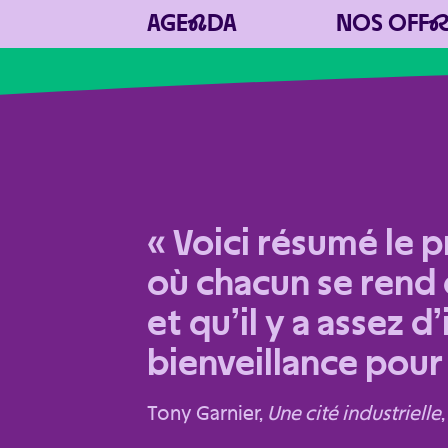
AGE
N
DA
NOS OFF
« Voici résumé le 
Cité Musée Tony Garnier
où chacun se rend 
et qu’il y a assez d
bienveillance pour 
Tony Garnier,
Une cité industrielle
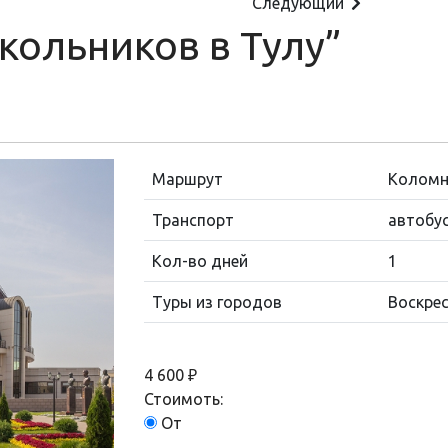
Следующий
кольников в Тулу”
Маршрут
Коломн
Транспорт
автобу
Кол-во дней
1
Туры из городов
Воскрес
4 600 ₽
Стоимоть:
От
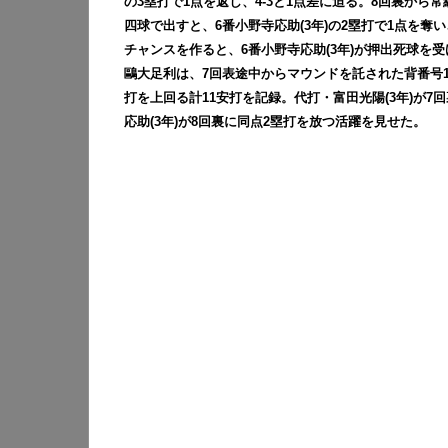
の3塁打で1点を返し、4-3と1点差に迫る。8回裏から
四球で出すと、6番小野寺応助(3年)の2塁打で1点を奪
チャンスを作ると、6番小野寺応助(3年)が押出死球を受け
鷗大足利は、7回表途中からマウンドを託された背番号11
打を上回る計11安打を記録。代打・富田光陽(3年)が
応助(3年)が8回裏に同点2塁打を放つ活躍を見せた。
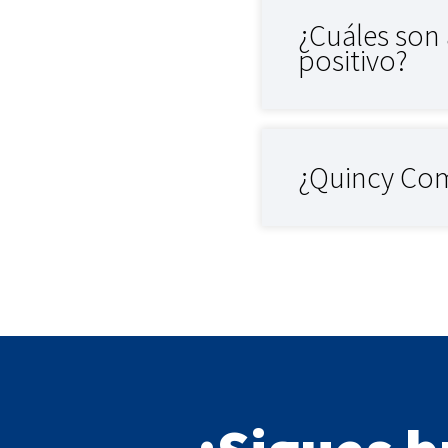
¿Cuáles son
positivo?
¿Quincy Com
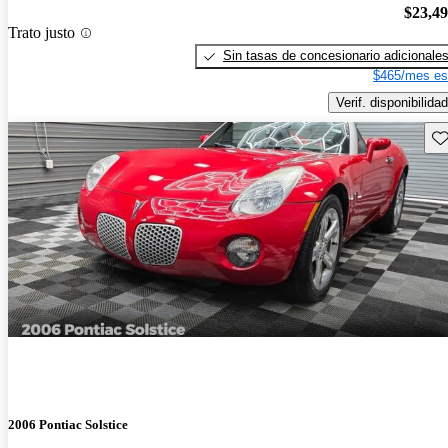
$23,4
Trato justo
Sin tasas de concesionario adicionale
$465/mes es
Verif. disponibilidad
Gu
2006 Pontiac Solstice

::::

→ Brief: Return exactly the lines that begin with the one containing "bienveillance pour" and end with the final line of the data above; include no pictures.

→ Exercise answer:
bienveillance pour 
Tony Garnier,
Une cité industrielle
Следующий
кольников в Тулу”
Маршрут
Коломн
Транспорт
автобу
Кол-во дней
1
Туры из городов
Воскрес
4 600 ₽
Стоимоть:
От
の3塁打で1点を返し、4-3と1点差に迫る。8回裏から
四球で出すと、6番小野寺応助(3年)の2塁打で1点を奪
チャンスを作ると、6番小野寺応助(3年)が押出死球を受け
鷗大足利は、7回表途中からマウンドを託された背番号11
打を上回る計11安打を記録。代打・富田光陽(3年)が
応助(3年)が8回裏に同点2塁打を放つ活躍を見せた。
¿Cuáles son
positivo?
¿Quincy Com
$23,4
Trato justo
Sin tasas de concesionario adicionale
$465/mes es
Verif. disponibilidad
Gu
2006 Pontiac Solstice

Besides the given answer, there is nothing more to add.